What have you observed most recently? Where does it sit in your body, your mind, and your soul? Do you think it’s a powerful tool?

Winter Feast for the Soul 2017: Day 29 Experimentation

There are times in our lives when we try things that are supposed to be good for us. We try fad diets, adult coloring books, drink green tea, and learn to slam poetry as a way to express us. I believe that when we experiment we step outside the lines. We expand our horizons. Moving out of our comfort zone has it’s perks and obviously is not without its fears.

Today I started playing with stitches on my new sewing machine. The machine has 350 built-in stitches so I have a lot of options. What I find interesting while trying these new stitches is they evoke different feelings. They create moods. They accentuate and punctuate aspects of my art.
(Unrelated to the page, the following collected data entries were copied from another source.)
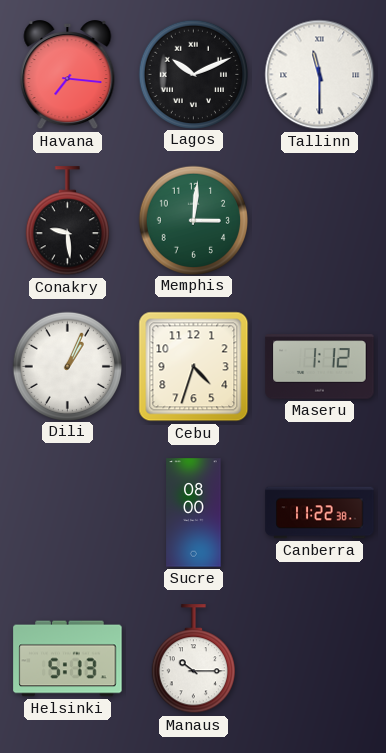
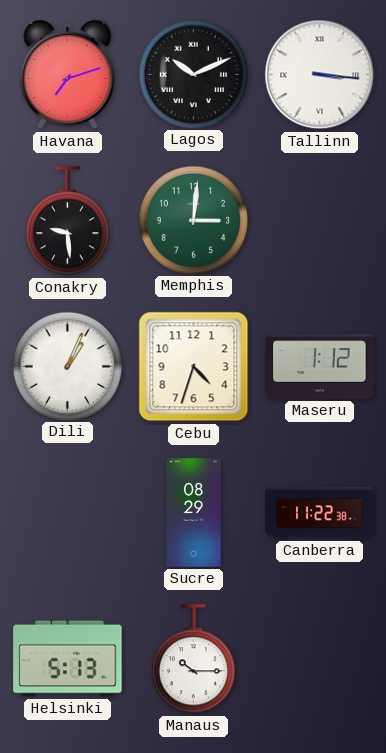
Havana: 7:16 -> 7:12
Tallinn: 11:30 -> 3:16
Sucre: 08:00 -> 08:29
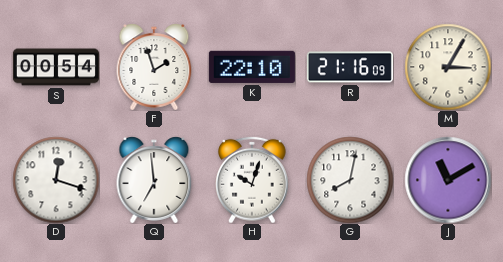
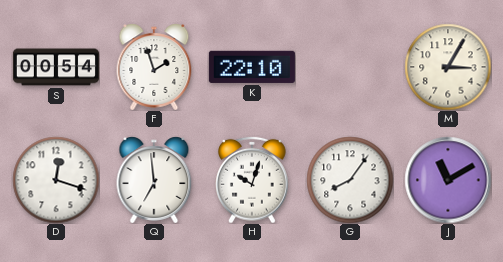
R: 21:16 -> none
G: 8:02 -> 8:06
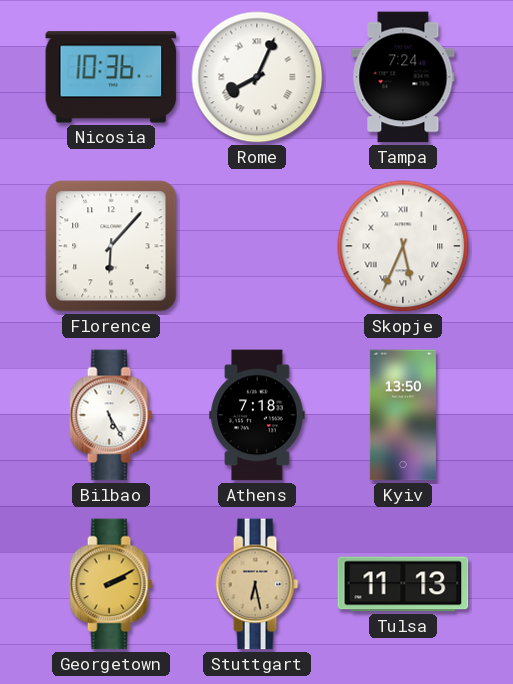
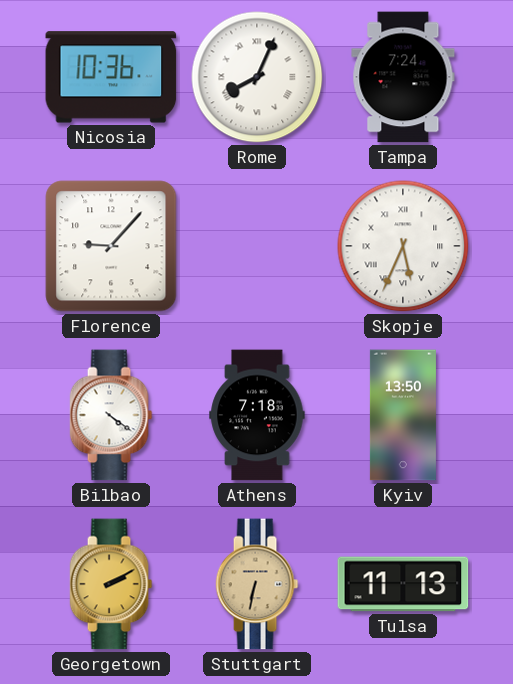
Florence: 6:07 -> 9:07
Bilbao: 5:25 -> 4:21
Stuttgart: 6:28 -> 6:32
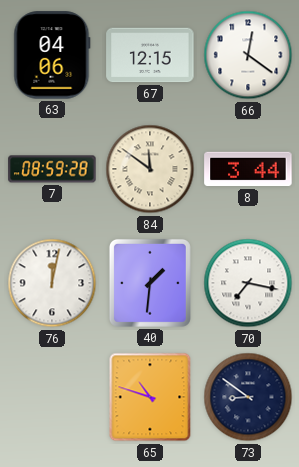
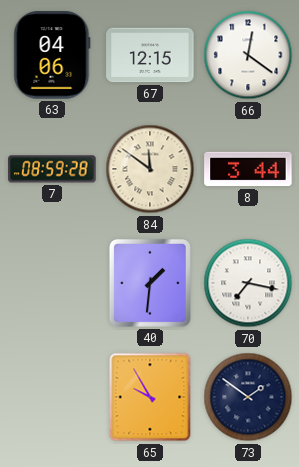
76: 12:02 -> none
65: 10:48 -> 9:55
73: 8:51 -> 1:51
I don’t like change. If you know me, or come to know me, you’ll see that I dig my heels in when change makes its presence known. I’m using the sewing machine and my art as way to ease into the realm of experimentation. I figure, if I can do it in my art, I can transfer that action to the real world.

Don’t get me wrong; I’m a risk taker. When I moved to California from New Jersey, I got on a plane one hot August evening with two boxes and a suitcase. I relocated 3000 miles to go to school. I didn’t know anyone in California, didn’t have a job, and didn’t have a place to live. This is an example of ultimate experimentation. Of course, I was thirty years younger than I am currently. You’d think experimentation gets easier with life experience, but I haven’t found that to be the case.

I’ve allowed my meditation to be a place of experimentation. I can experiment in thought and feeling allowing me to explore what frightens me, excites me, and challenges me. During these quiet and thoughtful times I’m able to go beyond my self-imposed limits. I’m able to experiment with the “what if” questions. I can live in the space of “as if” and I have permission and freedom to be and do anything I choose.

Meditation is like being a “life” mad scientist. I can be as sane or weird as I choose. I can explore the most conservative and insane ideas. I can dream and then land in my body. Experimentation in my meditation world is life affirming!